Tax Guide for Landlords
Originally written in 2000, the following is a brief guide to tax on lettings, what records you need to keep, and how to make a simple annual return of your net letting income to HMRC. It does not however attempt to cover the wider aspects of personal taxation. If you are unsure about any aspect of your tax liability, you are advised to seek advice from your accountant or other financial advisor.
Will I have to pay tax on my letting income?
Not necessarily – it all depends on your personal financial circumstances. For example, if the let property is mortgaged, and the mortgage and related costs of the property exceed the rent you receive, then it is possible that no tax will be payable.
Home letting – your tax position
Income tax is payable on rent received from property which is let. Your tax position will determine whether you pay tax or not. All profit you make from letting should be added to your other taxable income for the year, although the financial records for letting must still be kept separate.
You have to pay income tax if the total of your taxable income is greater than your tax allowances.

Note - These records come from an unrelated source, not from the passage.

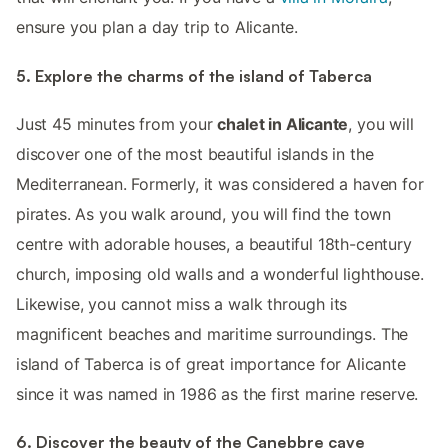
ensure you plan a day trip to Alicante.
5. Explore the charms of the island of Taberca
Just 45 minutes from your
chalet in Alicante
, you will
discover one of the most beautiful islands in the
Mediterranean. Formerly, it was considered a haven for
pirates. As you walk around, you will find the town
centre with adorable houses, a beautiful 18th-century
church, imposing old walls and a wonderful lighthouse.
Likewise, you cannot miss a walk through its
magnificent beaches and maritime surroundings. The
island of Taberca is of great importance for Alicante
since it was named in 1986 as the first marine reserve.
6. Discover the beauty of the Canebbre cave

Rent a Room Scheme. If you let rooms within your own home, you may qualify for a tax exemption. Contact your tax office for more details. (Inland Revenue Booklet number 87)
What expenses can be offset against the rent received?
Only those expenses incurred “wholly and exclusively” for the purpose of the let can be offset against your letting income. These include mortgage interest, general repairs and maintenance, insurance and your agent’s property management fees.
What records do I need to keep?
You need to keep a record of all income and expenditure incurred in relation to all lettings. The records should show to whom payments have been made and from whom income has been received.
Completing your income schedule
The example schedule below demonstrates how you may calculate your tax liability on income from furnished lettings.
The rules provide a separate tax treatment from businesses and are known, as Schedule A. The reason for this is that rental income of this kind is not treated as a trade for income tax. If you make a loss on your rents, you can carry the loss forward to subsequent years and set it against future rental profits.
Only losses from furnished holiday lettings may be set against other income in the year of the loss.
If you have more than one let property, the income and expenses are amalgamated.
The taxable income comprises the rents receivable less associated expenses. All rental income is taxable on an accruals basis i.e. when it falls due not when it is paid. So if at the year-end your tenant owes you two months’ rent the Revenue will still tax a full year of rental income. Bad debts are deductible – you will not in the long run be taxed on rents not received.
All tax due in respect of rents will be paid under the self-assessment system.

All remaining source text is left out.